** EXERCISE DATA follows **
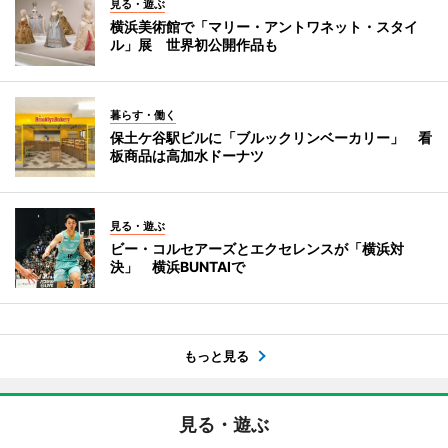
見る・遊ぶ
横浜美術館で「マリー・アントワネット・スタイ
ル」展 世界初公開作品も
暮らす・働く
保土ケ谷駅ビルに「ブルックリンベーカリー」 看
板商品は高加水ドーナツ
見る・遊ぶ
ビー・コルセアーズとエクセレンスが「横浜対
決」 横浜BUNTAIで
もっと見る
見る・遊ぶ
** End of EXERCISE DATA **
** EXERCISE DATA follows **
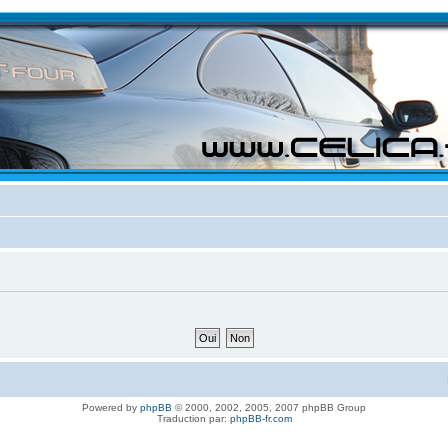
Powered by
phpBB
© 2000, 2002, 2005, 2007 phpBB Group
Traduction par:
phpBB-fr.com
** End of EXERCISE DATA **
** EXERCISE DATA follows **
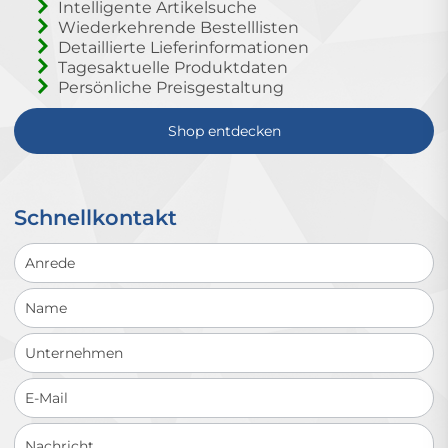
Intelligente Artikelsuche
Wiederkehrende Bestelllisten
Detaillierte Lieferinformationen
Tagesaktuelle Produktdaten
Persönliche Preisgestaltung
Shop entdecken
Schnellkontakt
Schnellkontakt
** End of EXERCISE DATA **
== ACTION ITEM ==
Search the data above and return each line in which "phpBB" occurs.

== ANSWER BOX ==
phpBB
© 2000, 2002, 2005, 2007 phpBB Group
phpBB-fr.com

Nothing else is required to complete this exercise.